Un jour, une multitude suivait un Maître attachant, qui parlait à la fois si simplement et si sublimement du royaume de Dieu. Et sur le soir, cette foule eut faim. Et le Maître eut pitié de la foule. Il prit quelques pains, quelques poissons, les bénit et les fit servir à la multitude. Pains et poissons se multiplièrent. Chacun en mangea tant qu'il en voulut.

Cela, c'était le miracle d'un Dieu.

*    *    *

Dix-neuf siècles plus tard, le travail de l'homme, les inven­tions de son cerveau, s'ajoutant aux ressources naturelles dont le Créateur gratifia la planète, ont donné au monde une autre multiplication des pains. Du blé, des vêtements, des biens de toutes sortes à profusion.

Mais les hommes restaient avec leur faim et leurs privations. Le Maître n'y était pas. L'ennemi du genre humain avait posté ses gardiens pour empêcher les hommes de manger leur pain quotidien.

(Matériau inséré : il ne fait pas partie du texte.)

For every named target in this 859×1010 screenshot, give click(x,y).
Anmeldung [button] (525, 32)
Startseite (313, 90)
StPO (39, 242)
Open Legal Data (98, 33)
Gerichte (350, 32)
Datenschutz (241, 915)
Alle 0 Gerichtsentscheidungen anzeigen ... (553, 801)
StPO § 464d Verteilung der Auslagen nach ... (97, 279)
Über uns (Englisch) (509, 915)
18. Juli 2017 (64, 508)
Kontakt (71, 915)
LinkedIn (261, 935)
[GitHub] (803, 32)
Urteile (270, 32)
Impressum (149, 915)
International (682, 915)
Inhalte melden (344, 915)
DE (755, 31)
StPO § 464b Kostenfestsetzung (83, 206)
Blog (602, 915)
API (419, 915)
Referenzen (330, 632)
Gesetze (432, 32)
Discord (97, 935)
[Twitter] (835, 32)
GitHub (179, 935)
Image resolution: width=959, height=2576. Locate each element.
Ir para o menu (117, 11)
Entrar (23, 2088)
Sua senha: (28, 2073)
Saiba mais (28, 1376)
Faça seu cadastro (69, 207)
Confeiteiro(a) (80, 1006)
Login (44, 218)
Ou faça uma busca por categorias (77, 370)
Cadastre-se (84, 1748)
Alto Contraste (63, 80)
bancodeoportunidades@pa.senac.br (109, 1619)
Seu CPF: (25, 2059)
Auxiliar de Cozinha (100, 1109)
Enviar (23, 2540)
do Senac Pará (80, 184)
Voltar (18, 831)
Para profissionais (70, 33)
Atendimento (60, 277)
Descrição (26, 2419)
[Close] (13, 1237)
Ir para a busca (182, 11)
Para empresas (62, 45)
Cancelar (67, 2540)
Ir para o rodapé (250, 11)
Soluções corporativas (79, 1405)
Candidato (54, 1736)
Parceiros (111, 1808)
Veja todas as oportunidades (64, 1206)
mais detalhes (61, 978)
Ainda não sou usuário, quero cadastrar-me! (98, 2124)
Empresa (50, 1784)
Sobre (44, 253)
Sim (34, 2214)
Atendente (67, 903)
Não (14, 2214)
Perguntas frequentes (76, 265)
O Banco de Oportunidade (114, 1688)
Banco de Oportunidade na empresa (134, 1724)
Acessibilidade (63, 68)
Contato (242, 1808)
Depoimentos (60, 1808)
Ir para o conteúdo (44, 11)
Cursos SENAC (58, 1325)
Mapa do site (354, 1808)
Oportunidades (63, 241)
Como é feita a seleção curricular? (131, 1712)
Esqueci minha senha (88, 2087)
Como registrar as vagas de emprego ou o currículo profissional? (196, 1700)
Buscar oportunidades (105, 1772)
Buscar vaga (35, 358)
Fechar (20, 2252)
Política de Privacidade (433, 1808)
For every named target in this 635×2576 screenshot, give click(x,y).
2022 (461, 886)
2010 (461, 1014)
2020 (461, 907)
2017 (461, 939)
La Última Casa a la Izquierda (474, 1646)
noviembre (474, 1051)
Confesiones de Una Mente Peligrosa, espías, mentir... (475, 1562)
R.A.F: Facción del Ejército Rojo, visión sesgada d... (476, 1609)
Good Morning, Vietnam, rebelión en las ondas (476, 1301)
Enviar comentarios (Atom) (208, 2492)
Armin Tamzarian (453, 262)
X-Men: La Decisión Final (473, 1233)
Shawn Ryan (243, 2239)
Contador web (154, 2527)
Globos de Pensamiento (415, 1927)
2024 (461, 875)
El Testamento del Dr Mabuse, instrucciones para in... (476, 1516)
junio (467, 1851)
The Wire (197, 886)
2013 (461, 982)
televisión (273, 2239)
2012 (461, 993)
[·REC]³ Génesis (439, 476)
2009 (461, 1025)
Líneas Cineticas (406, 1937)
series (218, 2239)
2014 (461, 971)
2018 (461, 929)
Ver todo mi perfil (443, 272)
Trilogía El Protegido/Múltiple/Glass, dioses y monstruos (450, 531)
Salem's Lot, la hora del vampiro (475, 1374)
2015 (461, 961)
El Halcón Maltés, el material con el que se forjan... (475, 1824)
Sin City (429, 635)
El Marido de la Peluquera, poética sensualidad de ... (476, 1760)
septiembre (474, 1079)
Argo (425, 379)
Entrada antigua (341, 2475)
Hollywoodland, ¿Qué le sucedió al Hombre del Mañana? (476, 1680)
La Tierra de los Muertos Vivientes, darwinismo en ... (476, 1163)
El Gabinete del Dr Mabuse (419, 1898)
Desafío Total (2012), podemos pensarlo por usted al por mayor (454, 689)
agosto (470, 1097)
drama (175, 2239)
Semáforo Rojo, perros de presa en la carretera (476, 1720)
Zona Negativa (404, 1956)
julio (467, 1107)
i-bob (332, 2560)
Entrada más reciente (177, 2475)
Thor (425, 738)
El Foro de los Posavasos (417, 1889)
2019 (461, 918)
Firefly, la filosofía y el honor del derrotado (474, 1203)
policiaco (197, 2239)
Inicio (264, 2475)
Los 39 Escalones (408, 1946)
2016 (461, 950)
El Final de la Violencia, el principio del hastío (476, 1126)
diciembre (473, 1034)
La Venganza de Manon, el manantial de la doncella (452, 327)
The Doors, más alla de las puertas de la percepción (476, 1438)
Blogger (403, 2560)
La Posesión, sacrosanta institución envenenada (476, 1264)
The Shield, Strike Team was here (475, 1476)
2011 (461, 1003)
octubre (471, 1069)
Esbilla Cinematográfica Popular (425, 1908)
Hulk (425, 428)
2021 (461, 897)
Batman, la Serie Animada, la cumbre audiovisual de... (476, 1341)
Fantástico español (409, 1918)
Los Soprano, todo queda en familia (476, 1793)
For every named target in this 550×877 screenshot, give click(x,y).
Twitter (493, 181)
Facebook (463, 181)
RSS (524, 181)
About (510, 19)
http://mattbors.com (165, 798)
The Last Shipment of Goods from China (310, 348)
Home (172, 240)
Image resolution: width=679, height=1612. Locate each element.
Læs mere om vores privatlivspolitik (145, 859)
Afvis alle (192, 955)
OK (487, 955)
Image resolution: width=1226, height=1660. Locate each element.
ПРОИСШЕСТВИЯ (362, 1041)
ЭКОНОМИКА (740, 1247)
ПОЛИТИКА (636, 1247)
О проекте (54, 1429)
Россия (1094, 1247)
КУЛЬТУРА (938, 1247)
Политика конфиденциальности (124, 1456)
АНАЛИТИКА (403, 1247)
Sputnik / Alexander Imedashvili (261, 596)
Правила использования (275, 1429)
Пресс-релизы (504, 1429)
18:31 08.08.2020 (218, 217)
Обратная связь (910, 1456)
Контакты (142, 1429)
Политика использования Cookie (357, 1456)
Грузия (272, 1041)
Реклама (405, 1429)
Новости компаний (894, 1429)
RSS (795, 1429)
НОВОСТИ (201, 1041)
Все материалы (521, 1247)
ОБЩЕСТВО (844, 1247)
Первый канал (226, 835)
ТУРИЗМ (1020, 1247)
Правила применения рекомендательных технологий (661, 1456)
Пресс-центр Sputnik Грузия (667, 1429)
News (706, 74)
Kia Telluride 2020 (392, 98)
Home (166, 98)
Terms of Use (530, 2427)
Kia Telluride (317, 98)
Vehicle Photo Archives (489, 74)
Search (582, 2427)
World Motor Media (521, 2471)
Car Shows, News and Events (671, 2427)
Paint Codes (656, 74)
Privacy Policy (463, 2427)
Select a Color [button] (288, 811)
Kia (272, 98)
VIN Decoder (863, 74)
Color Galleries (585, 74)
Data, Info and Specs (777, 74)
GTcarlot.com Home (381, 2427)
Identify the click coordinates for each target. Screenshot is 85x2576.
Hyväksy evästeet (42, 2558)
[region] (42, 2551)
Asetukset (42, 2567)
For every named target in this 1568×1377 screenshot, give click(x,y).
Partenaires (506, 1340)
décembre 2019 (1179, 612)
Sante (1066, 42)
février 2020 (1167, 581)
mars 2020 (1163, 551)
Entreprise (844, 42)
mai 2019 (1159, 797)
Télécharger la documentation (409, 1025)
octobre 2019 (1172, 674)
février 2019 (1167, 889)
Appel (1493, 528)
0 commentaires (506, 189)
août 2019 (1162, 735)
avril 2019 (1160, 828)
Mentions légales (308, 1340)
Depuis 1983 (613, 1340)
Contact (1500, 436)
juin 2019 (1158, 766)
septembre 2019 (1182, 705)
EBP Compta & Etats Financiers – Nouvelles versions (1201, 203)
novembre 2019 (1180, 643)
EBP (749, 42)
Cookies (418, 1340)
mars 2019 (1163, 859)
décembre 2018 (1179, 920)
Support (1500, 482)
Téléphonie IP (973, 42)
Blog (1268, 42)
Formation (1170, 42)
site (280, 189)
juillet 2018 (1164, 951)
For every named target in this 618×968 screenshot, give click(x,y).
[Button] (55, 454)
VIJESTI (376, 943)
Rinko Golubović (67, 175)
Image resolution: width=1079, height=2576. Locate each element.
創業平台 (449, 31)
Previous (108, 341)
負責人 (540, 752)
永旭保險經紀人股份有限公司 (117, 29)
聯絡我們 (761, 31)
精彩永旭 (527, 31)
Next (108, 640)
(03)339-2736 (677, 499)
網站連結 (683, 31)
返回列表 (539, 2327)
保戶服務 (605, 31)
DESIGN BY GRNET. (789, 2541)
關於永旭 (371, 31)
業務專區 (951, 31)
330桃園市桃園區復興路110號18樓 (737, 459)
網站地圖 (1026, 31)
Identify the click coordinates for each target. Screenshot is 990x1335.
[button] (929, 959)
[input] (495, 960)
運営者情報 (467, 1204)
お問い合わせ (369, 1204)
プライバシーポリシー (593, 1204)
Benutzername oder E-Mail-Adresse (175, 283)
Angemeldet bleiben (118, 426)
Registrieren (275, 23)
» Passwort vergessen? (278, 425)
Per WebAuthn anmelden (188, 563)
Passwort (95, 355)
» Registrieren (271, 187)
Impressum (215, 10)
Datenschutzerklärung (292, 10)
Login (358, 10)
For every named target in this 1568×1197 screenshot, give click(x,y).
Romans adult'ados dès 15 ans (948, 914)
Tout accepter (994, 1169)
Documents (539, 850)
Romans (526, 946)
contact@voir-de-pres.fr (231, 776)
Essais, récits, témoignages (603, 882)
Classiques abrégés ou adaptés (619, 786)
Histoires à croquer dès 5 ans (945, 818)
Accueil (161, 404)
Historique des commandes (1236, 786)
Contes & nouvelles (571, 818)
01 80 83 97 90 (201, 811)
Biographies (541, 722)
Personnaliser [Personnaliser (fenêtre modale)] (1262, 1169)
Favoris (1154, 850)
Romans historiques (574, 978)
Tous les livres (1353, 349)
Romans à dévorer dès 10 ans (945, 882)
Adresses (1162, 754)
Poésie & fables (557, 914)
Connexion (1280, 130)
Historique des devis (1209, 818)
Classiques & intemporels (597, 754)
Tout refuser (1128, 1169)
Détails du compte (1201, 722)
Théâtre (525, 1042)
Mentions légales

Puis est venue une chose terrible. Les nations se sont ruées les unes sur les autres. Des millions d'hommes se servent des pro­ductions les plus perfectionnées du génie humain pour semer la mort.

Et parce qu'ils font cela, les hommes peuvent manger. Et parce qu'ils se haïssent, ils ne chôment plus.

Cela, c'est le miracle du démon.

Multiplication des pains — rien à manger. Multiplication des canons — la table est garnie.

Paix et vie — pas de place pour les travailleurs. Dévas­tation et mort — travail obligatoire, jusqu'aux femmes à l'u­sine !

Pas d'argent pour la vie — des milliards pour la mort.

Le régime qui faisait les chômeurs de 1933 et qui conscrit les travailleurs en 1943, ce régime-là est marqué du sceau de l'enfer.

Les gouvernants qui croisaient les bras en 1933 et qui se trémoussent en 1943 sont les valets d'un régime marqué du sceau de l'enfer.

Et les architectes d'ordre nouveau qui évitent avec soin de toucher à ce contrôle diabolique du sang de la vie économique, ces architectes-là, sciemment ou inconsciemment, se font les complices d'un régime marqué du sceau de l'enfer.